From my understanding, Seurat uses the Louvain algorithm to maximize modularity on their KNN where edge weights are Jaccard similarity between the relevant nodes' neighbors.

Scanpy is largely similar by default, though the nearest neighbors are found by UMAP's method, and all edge weights are 1. There's a boolean flag to use edge weights if you'd like (use_weights), which uses the weights from the adjacency matrix found in: adata.uns["neighbors"]["connectivities"].

If you'd like to know more, I'd recommend looking at the docs for sc.pp.neighbors, sc.tl.louvain, and the clustering tutorials.

ivirshup avatar Oct 03 '18 05:10 ivirshup

I assume UMAP uses a number of top PCs as input as well, no? And do you know if distances are calculated only on 2 UMAP components, or if more are used?

LuckyMD avatar Oct 03 '18 11:10 LuckyMD

Part of the UMAP computation is creating an approximate KNN graph. Scanpy uses that part of the UMAP package to create it's neighborhood graph. UMAP uses whatever distance metric and feature space the user specifies for finding neighbors. Scanpy uses euclidean distance in PCA space as the default for finding neighbors, but that can be changed.

I hope that's more clear.

ivirshup avatar Oct 04 '18 00:10 ivirshup

So the method='umap' has nothing to do with using UMAP dimensionality reduction as a distance metric, but instead only refers to a KNN-graph implementation? It seems to me that making a KNN-graph from the Euclidean distances should be easy.

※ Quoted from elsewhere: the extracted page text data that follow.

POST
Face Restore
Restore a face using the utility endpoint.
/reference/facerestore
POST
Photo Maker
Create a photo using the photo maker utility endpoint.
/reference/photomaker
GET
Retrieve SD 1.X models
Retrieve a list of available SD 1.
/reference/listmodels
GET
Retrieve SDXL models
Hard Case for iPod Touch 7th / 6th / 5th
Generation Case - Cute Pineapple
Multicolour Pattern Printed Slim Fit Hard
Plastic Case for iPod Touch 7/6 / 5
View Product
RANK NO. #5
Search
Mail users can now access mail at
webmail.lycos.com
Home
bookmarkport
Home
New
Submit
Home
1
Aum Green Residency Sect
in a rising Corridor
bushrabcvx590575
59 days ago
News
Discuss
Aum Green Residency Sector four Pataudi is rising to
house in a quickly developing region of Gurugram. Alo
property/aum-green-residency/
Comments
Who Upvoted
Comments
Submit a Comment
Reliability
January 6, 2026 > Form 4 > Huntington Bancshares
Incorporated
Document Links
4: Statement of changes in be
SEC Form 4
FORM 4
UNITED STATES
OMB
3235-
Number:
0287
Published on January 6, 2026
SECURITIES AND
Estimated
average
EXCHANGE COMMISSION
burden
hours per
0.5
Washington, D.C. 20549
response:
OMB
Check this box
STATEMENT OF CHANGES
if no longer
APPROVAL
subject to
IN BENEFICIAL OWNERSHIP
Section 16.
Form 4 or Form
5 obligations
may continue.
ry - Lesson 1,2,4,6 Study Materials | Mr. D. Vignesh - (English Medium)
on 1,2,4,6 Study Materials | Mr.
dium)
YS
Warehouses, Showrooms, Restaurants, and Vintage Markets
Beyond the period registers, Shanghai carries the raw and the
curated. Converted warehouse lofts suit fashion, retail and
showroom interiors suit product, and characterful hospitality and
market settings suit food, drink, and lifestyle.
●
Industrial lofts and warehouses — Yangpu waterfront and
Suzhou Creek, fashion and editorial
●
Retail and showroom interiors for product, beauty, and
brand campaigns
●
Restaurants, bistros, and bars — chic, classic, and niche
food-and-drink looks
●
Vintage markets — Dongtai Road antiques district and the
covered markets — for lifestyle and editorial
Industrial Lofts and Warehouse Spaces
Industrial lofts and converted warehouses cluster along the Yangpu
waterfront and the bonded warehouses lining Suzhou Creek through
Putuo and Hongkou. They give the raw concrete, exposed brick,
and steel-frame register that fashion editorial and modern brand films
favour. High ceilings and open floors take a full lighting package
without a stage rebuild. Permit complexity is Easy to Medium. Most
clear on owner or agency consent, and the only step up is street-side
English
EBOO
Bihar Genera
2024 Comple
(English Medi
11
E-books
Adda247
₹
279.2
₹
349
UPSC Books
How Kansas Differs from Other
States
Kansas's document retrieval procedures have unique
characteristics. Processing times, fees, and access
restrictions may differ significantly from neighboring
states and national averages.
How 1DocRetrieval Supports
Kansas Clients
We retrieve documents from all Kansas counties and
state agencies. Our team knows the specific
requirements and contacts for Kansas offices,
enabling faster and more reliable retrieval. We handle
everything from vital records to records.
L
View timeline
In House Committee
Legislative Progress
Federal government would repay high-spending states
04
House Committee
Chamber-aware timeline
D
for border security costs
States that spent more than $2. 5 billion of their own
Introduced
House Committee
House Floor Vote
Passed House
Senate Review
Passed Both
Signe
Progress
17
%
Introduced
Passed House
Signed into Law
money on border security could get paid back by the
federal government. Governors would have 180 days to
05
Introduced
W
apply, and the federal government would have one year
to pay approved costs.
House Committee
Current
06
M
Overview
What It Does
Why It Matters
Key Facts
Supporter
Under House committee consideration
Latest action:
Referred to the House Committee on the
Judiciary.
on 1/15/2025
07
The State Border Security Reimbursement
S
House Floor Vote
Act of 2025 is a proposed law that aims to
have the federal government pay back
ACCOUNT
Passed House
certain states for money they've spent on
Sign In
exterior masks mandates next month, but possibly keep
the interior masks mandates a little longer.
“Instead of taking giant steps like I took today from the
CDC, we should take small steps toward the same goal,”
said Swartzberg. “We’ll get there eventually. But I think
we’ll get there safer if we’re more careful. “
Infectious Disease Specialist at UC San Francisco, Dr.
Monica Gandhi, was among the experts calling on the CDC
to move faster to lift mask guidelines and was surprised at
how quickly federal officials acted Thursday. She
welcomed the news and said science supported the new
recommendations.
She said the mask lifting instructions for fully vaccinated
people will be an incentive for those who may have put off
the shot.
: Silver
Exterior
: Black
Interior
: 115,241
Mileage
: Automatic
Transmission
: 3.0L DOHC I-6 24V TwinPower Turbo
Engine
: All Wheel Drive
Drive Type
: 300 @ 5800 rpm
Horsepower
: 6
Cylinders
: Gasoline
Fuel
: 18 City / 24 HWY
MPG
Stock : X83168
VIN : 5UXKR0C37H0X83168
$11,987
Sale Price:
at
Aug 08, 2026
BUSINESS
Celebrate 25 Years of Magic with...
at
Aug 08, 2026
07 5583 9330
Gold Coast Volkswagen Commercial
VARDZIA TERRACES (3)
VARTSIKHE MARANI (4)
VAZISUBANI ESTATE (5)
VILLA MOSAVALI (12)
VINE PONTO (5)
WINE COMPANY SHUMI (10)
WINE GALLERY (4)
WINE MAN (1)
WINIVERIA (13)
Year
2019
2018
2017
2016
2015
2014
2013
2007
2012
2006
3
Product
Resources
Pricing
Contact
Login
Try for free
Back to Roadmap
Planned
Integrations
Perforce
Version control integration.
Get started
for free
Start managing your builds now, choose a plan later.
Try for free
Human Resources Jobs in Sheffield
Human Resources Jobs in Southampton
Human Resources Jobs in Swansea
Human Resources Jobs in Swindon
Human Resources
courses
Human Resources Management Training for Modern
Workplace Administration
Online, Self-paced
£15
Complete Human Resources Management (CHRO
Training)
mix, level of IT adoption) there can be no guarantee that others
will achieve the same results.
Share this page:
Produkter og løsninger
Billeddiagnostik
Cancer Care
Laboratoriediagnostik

LuckyMD avatar Oct 04 '18 08:10 LuckyMD

Yeah, that sounds right.

It's super easy to code, you'd just need to calculate all pairwise distances which is ~O(n^2), and similar for memory. To get around that there's a number of approximate nearest neighbors methods.

I'm not too sure what the assumptions are behind each method though. @falexwolf, any reason in particular you've chosen UMAP's method for the KNN calculation?

ivirshup avatar Oct 05 '18 02:10 ivirshup

I'm not to sure what the assumptions are behind each method though. @falexwolf, any reason in particular you've chosen UMAP's method for the KNN calculation?

It's highly competitive in terms of speed and accuracy with other libraries (https://github.com/erikbern/ann-benchmarks, pynndescent is what umap uses, wasn't available at the time for Scanpy), it's a lot easier to install than everything else, and the result has been shown to harmonize well with UMAP, which I expected would become the canonical way of visualizing things.

falexwolf avatar Oct 05 '18 11:10 falexwolf

Thanks for the explanation! I had no idea this was an important bottleneck. I always assumed all distances are calculated... that shows how little I think about optimization ^^.

On another note, it might be a little confusing to see method='umap' as a parameter. I would have immediately assumed that umap is used as a distance metric. But maybe that's me being too lazy to read as well.

LuckyMD avatar Oct 05 '18 14:10 LuckyMD

Is this documented with this level of clarity anywhere else, other than in this thread?

carmensandoval avatar Mar 02 '23 18:03 carmensandoval

I had the same intuition when coming across methods as "umap".

(https://github.com/erikbern/ann-benchmarks, pynndescent is what umap uses, wasn't available at the time for Scanpy)

Is pynndescent is available now to scanpy? If so, can we update the documentation and "method" parameter options for sc.pp.neighbors? Wording such as "The neighbor search efficiency of this heavily relies on UMAP" could be potentially misleading. Thanks.

Jieran-S avatar Oct 09 '25 14:10 Jieran-S

Good point, method should really have cleaner docs. Anyone up for making a PR?

flying-sheep avatar Oct 10 '25 07:10 flying-sheep